Source material =
|---|

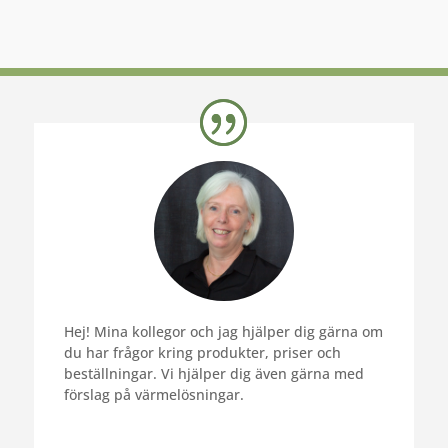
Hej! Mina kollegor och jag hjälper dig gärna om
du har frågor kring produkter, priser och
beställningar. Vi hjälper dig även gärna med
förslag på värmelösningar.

|---|

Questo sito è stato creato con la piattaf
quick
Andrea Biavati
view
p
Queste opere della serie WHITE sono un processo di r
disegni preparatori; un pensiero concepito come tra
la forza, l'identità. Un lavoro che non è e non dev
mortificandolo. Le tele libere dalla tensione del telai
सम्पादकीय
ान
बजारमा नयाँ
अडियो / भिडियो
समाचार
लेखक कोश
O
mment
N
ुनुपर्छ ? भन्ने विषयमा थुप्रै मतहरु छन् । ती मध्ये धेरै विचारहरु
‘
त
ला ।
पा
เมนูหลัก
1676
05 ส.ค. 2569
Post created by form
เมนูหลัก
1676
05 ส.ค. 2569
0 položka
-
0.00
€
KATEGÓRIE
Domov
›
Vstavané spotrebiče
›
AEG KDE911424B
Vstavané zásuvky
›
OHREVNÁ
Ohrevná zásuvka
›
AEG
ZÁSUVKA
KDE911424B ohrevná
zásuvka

|---|

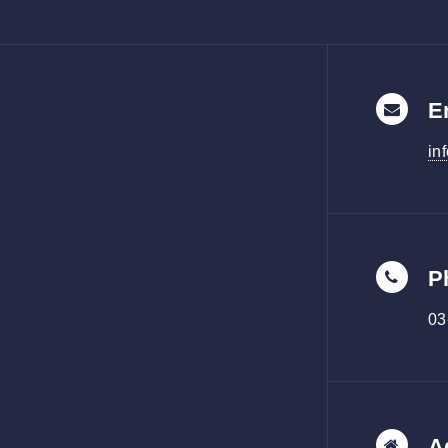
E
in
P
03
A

|---|

Task directions =
In which lines of the records does the word "gärna" appear? Copy each of them.

Task solution =
Hej! Mina kollegor och jag hjälper dig gärna om
beställningar. Vi hjälper dig även gärna med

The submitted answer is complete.